В самом начале, как только что я приехал в Баден, на другой же день я встретил в воксале Гончарова. Как конфузился меня вначале Иван Александрович. Этот статский или действительный статский советник тоже поигрывал. Но так оказалось, что скрыться нельзя, а к тому же я сам играю с слишком грубою откровенностию, то он и перестал от меня скрываться. Играл он с лихорадочным жаром (в маленькую, на серебро), играл все 2 недели, которые прожил в Бадене, и, кажется, значительно проигрался. Но дай Бог ему здоровья, милому человеку: когда я проигрался дотла (а он видел в моих руках много золота) он дал мне, по просьбе моей, 60 франков взаймы. Осуждал он, должно быть, меня ужасно: «Зачем я всё проиграл, а не половину, как он?» [ДФМ-ПСС. Т. 28. Кн. 2. С. 208–210].

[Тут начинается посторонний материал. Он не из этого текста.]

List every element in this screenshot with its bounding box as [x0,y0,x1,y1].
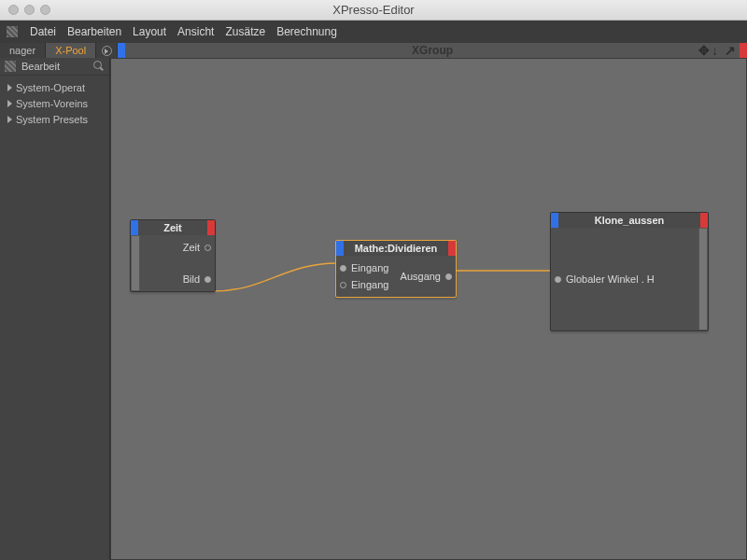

Самый знаменитый роман Гончарова «Обломов» Достоевский то горячо хвалил, то резко критиковал:

Например, в письме к брату М. М. Достоевскому от 9 мая 1859 г. Достоевский называет роман «Обломов» «отвратительным», в приписываемой Достоевскому рецензии «Гаваньские чиновники в домашнем быту, или галерная гавань во всякое время дня и года (Пейзаж и жанр) Ивана Генслера. Библиотека для чтения. Ноябрь и декабрь 1860», Достоевский отмечал: «Попробуйте, например, сказать… ну хоть г-ну X. [И. А. Гончарову], одному из известных наших писателей, что прославленный роман его [ «Обломов»] не выдерживает критики, что герой его утрирован, что весь роман растянут и, несмотря на прекрасные детали, скучен; что героиня его хороша и привлекательна только в романе, благодаря той неопределенности очертаний, которая выпала на долю литературы как искусства, но что в жизни героиня эта пренесноснейшее существо, сущее наказание своего мужа. Прибавьте к этому похвалы некоторым второстепенным лицам, некоторым прекрасным страницам. Сделайте всё это, сделайте это как можно мягче и деликатнее, и известный литератор скажет, что его обругали». Однако в письме к А. Н. Майкову от 12(24) февраля 1870 г. Достоевский ставит «Обломова» «по силе» в один ряд с «Мертвыми душами», «Дворянским гнездом» и «Войной и миром». В записной книжке Достоевского 1864–1865 гг. содержится сугубо отрицательная характеристика Обломова: «Обломов. Русский человек много и часто грешит против любви; но и первый страдалец за это от себя. Он палач себе за это. Это самое характеристичное свойство русского человека. Обломову же было бы только мягко — это только лентяй, да еще вдобавок эгоист. Это даже и не русский человек. Это продукт петербургский. Он лентяй и барич, но и барич — то уже не русский, а петербургский». Однако в «Дневнике писателя» за 1876 г. Достоевский отмечал: «Не буду упоминать о чисто народных типах, появившихся в наше время, но вспомните Обломова, вспомните "Дворянское гнездо” Тургенева. Тут, конечно, не народ, но всё, что в этих типах Гончарова и Тургенева вековечного и прекрасного, — всё это от того, что они в них соприкоснулись с народом; это соприкосновение с народом придало им необычайные силы. Они заимствовали у него его простодушие, чистоту, кротость, широкость ума и незлобие, в противоположность всему изломанному, фальшивому, наносному и рабски заимствованному[72]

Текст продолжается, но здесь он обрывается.